Write out again, exactly, the lines below starting at the one with "(Patrick Chardronnet Remix) –" and ending at the one with "need and want. Anyone with some VC capital".

BEGIN

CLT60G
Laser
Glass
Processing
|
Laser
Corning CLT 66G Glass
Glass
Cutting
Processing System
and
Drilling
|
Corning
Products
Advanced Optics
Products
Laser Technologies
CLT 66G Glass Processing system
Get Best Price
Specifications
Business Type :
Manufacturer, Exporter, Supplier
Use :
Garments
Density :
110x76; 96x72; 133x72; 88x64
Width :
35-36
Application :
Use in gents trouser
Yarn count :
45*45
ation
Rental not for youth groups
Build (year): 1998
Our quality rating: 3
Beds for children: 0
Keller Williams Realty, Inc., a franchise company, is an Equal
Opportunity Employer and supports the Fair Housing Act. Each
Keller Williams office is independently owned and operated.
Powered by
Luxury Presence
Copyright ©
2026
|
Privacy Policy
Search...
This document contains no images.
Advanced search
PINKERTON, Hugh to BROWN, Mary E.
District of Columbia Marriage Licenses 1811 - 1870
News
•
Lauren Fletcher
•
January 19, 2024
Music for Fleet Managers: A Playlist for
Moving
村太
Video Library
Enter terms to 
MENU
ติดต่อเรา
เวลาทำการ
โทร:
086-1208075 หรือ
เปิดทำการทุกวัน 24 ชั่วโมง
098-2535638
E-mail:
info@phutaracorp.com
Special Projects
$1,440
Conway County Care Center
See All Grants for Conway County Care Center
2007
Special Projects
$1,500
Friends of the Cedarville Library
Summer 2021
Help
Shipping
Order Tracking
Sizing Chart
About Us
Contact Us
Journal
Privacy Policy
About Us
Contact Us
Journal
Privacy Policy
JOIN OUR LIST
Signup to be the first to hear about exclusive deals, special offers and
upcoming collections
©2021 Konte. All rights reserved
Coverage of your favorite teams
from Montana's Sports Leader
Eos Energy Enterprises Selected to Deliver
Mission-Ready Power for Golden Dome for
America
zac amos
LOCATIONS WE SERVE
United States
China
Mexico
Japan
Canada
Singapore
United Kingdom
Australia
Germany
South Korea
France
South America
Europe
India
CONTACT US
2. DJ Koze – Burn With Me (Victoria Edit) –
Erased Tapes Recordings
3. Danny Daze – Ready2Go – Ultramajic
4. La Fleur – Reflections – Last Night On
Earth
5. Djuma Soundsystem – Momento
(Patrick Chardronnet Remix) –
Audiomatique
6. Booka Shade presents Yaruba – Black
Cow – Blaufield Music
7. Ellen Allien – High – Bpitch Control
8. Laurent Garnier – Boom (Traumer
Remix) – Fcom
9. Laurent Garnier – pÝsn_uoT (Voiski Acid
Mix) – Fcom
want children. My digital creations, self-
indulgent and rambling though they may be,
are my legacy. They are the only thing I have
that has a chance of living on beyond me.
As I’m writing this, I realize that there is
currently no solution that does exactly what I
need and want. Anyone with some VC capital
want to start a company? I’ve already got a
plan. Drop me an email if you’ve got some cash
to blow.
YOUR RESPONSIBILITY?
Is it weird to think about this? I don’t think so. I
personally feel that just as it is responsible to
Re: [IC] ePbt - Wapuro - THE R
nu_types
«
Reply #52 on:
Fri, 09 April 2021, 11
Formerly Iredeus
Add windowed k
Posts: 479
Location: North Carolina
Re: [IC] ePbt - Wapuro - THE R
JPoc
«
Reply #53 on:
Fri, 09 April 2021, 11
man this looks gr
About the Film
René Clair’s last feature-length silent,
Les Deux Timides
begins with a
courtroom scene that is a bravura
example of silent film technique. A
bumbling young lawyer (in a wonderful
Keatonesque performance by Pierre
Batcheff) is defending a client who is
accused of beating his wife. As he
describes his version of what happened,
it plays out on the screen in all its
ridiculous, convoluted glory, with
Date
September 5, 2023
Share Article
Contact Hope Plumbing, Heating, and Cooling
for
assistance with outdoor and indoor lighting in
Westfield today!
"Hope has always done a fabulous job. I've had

END

[Task output]
(Patrick Chardronnet Remix) –
Audiomatique
6. Booka Shade presents Yaruba – Black
Cow – Blaufield Music
7. Ellen Allien – High – Bpitch Control
8. Laurent Garnier – Boom (Traumer
Remix) – Fcom
9. Laurent Garnier – pÝsn_uoT (Voiski Acid
Mix) – Fcom
want children. My digital creations, self-
indulgent and rambling though they may be,
are my legacy. They are the only thing I have
that has a chance of living on beyond me.
As I’m writing this, I realize that there is
currently no solution that does exactly what I
need and want. Anyone with some VC capital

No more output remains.